Folsom city officials and Historic District merchants are rolling out the welcome mat on Saturday, May 7, for a festive community celebration marking completion of the 16-month, $11 million Historic Sutter Street Revitalization Project.
“This is an important day for Folsom as we culminate more than five years of collaboration and a lot of hard work,” said Mayor Andy Morin. “We’ve preserved Sutter Street’s historic character and charming ambience, while enhancing accessibility and amenities.”
The four-hour celebratory event kicks off at 10 a.m. with colorful Chinese Lion Dancers, the Wells Fargo Stagecoach and a brief ribbon-cutting ceremony. Attendees will gather in the 700 block of Sutter Street for a community photo immediately following the ribbon cutting.
Four 9-foot-tall graphic totems depicting different aspects of Folsom’s history will be unveiled. Living history re-enactments and tours will be on-going. Historical photos and vintage cars will be displayed. The James Garner Johnny Cash tribute band will perform on one stage, with more live entertainment on a second stage.
Free shuttle service will be provided between 9:30 a.m. and 2:30 p.m. from the Walmart parking lot (behind Chevron on Glenn Drive). Attendees may also ride Light Rail to the Historic Folsom Station.
Riley Street from Natoma to Leidesdorff will be closed from 9 a.m. to 2:30 p.m. to ensure pedestrian safety for those attending the celebration. Drivers are encouraged to take alternate routes such as Folsom Lake Crossing and Lake Natoma Crossing.
The Historic Sutter Street Revitalization Project was a collaborative effort between Historic District merchants and residents, historic preservationists and city officials. The diverse groups reached consensus on a plan to honor the historic nature of the district while increasing its economic vitality.

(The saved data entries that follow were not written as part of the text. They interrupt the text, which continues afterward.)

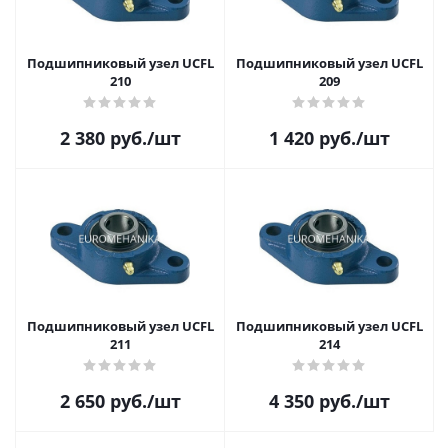
Подшипниковый узел UCFL
Подшипниковый узел UCFL
210
209
2 380
руб.
/шт
1 420
руб.
/шт
Подшипниковый узел UCFL
Подшипниковый узел UCFL
211
214
2 650
руб.
/шт
4 350
руб.
/шт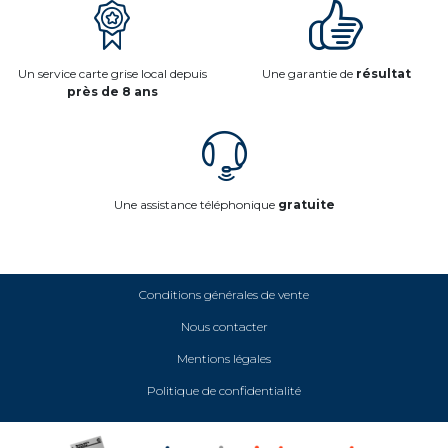
Un service carte grise local depuis
Une garantie de
résultat
près de 8 ans
Une assistance téléphonique
gratuite
Conditions générales de vente
Nous contacter
Mentions légales
Politique de confidentialité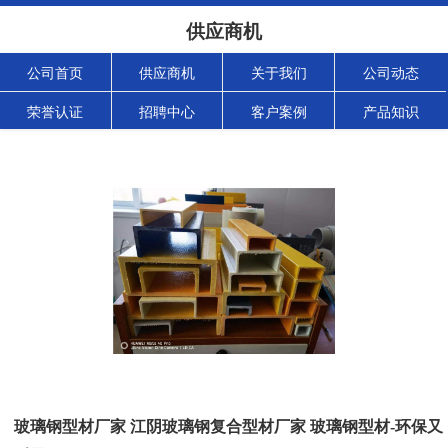
供应商机
公司首页
供应商机
关于我们
公司动态
荣誉认证
招聘中心
客户案例
产品知识
玻璃钢型材厂家 江阴玻璃钢复合型材厂家 玻璃钢型材-环保又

“An exciting graphics component will highlight the Historic District’s fascinating history,” said City Manager Kerry Miller. “Large graphic totems will feature photos and short stories about the founding of Folsom, the Pony Express, the early days of Sutter Street, and development from the river to residential communities.”
The extensive Revitalization Project began in January 2010 and included the repair of aging water and sewer infrastructure; improved access for people with disabilities; removal of the center medians and creation of on-street parking; widened sidewalks to accommodate shoppers and outdoor dining; construction of new facades and canopies to replace old wooden shed roofs; and the installation of benches, bicycle racks and more than 100 shade trees.
The Revitalization Project was funded with redevelopment funds received from property taxes generated within the Historic District.